All the variants in HECW2 associated with an autosomal dominant disease are heterozygous missense variants, and most of them are clustering at the last third of the protein (27/32 are located between aa 1000 and 1572), and more specifically in C-terminal HECT domain (19/32 are located between aa 1216 and 1572). Furthermore, HECW2 is intolerant to haploinsufficiency and loss-of-function (LOF), and hypomorphic variants (nonsense, frameshift, or variant in the catalytic cysteine 1540) with LOF have not been described to date (Acharya et al., 2021). This suggests that these missense variants could act through a gain-of-function (GOF) or dominant negative (DN) mechanism (Acharya et al., 2021; Backwell & Marsh, 2022). The DN variants act by interfering with the activity of wild-type protein through competition, by competing with the wild-type subunit in homomeric complexes or reducing the availability of free ligand for the wild-type protein. On the other hand, the GOF variants act by increasing protein activity (hypermorphic) or introducing a new function (neomorphic), but the specific molecular mechanisms can be complex (Backwell & Marsh, 2022).
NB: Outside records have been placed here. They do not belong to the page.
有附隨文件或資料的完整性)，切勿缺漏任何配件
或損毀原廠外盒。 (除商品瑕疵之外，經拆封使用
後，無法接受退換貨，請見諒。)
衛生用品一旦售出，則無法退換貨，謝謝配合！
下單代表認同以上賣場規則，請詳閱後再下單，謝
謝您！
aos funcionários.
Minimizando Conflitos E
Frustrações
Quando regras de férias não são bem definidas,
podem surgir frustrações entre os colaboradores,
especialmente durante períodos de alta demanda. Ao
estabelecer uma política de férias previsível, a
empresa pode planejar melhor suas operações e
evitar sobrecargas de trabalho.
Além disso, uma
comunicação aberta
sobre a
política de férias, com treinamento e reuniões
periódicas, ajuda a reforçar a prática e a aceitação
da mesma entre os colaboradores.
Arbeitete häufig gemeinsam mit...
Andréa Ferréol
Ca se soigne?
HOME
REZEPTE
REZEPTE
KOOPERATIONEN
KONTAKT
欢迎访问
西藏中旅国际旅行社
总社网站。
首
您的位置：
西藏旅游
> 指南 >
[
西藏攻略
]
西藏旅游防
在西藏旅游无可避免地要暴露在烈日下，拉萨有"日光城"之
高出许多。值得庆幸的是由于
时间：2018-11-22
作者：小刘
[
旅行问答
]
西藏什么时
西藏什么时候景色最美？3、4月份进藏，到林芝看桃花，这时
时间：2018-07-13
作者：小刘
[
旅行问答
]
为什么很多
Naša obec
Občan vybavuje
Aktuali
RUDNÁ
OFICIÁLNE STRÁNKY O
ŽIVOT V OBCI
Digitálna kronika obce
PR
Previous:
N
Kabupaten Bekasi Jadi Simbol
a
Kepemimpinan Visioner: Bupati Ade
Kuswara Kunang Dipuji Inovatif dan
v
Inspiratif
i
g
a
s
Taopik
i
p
It has been demonstrated previously that the four recurrent variants (p.(Arg1191Gln), p.(Asn1199Lys), p.(Phe1327Ser), and p.(Arg1330Trp)), showed a difference in protein surface property and conformation compared with wild-type (Acharya et al., 2021). This suggests that, at less these variants, could act by DN mechanism. Other variants could act by GOF by increasing ubiquitination activity. Thus, missense variants in the HECT domain of NEDD4L (E3 ubiquitin-protein ligase NEDD4-like; Q96PU5) lead to conformation changes and constitutive activation of the catalytic function that mimic the increased activity resulting from the overexpression of wild-type NEDD4L (Broix et al., 2016). In contrast, LOF variants involve a loss of the normal biological function of the protein, and this can be complete (amorphic), or only partial (hypomorphic) (Backwell & Marsh, 2022). Furthermore, most of the recessive variants result in LOF conditions, and usually are associated with protein loss (Turner et al., 2015). Thus, the mechanism of the recently published homozygous nonsense HECW2 variant p.(Arg246Ter) (Krami et al., 2022) could be a complete LOF (amorphic variant), while a partial LOF (hypomorphic variant) is likely to be the mechanism of our patient's homozygous splice variant.
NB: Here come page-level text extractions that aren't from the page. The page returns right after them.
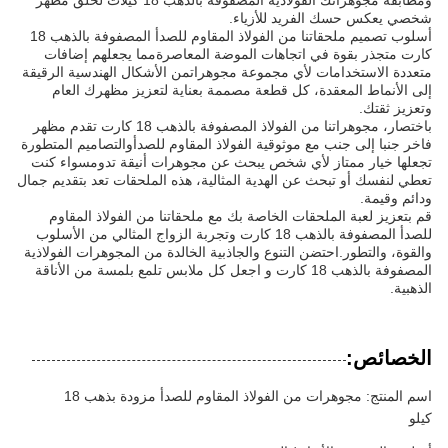
ومطابقة مجوهراتك الفولاذية المصفوفة بالذهب 18 كيلات لخلق مظهر
شخصي يعكس حسك الفريد للأزياء.
أسلوب تصميم ملحقاتنا من الفولاذ المقاوم للصدأ المصفوفة بالذهب 18
كارت متجذر بقوة في اتجاهات الموضة المعاصرةمما يجعلهم إضافات
متعددة الاستخدامات لأي مجموعة مجوهراتمن الأشكال الهندسية الرقيقة
إلى الأنماط المعقدة، كل قطعة مصممة بعناية لتعزيز مظهرك العام
وتعزيز ثقتك.
باختصار، مجوهراتنا من الفولاذ المصفوفة بالذهب 18 كارت تقدم مظهر
فاخر جنبا إلى جنب مع موثوقية الفولاذ المقاوم للصدأوالتصاميم المتطورة
تجعلها خيار ممتاز لأي شخص يبحث عن مجوهرات أنيقة تدومسواء كنت
تعطي لنفسك أو تبحث عن الهدية المثالية، هذه الملحقات تعد بتقديم جمال
ودائم وقيمة.
قم بتعزيز لعبة الملحقات الخاصة بك مع ملحقاتنا من الفولاذ المقاوم
للصدأ المصفوفة بالذهب 18 كارت وتجربة الزواج المثالي من الأسلوب
والقوة، والتطور.احتضن التنوع والجاذبية الخالدة من المجوهرات الفولاذية
المصفوفة بالذهب 18 كارت و اجعل كل ملابس تلمع بلمسة من الأناقة
الذهبية.
الخصائص:
اسم المنتج: مجوهرات من الفولاذ المقاوم للصدأ مزودة بذهب 18
كيلو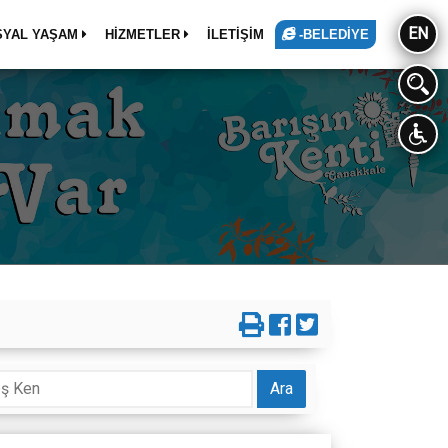
EN
SYAL YAŞAM
HİZMETLER
İLETİŞİM
-BELEDİYE
Ara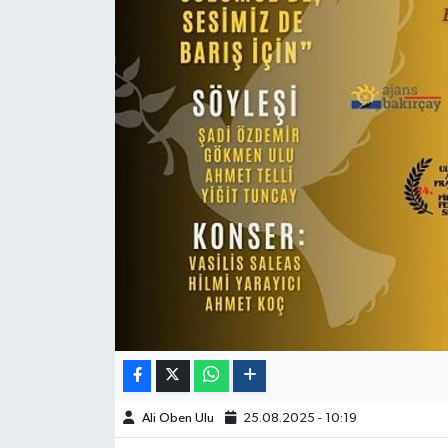
Ali Oben Ulu
25.08.2025 - 10:19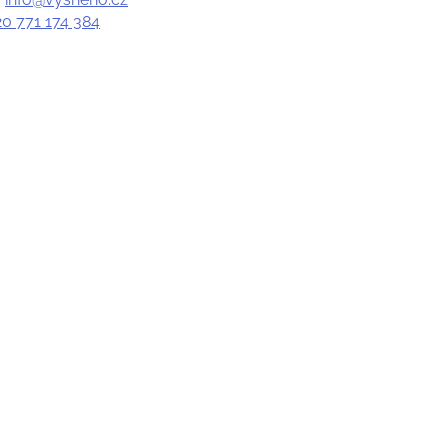
20 771 174 384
In conclusion, this is the first report of a patient with NDHSAL due to an autosomal recessive splicing variant in HECW2, expanding the genotype associated to this syndrome.

WEB RESOURCES

ANNOVAR: https://wannovar.wglab.org/

gnomAD: https://gnomad.broadinstitute.org/

OMIM: https://omim.org/

UniProt: https://www.uniprot.org/

CONFLICTS OF INTEREST

The authors declare no conflicts of interests.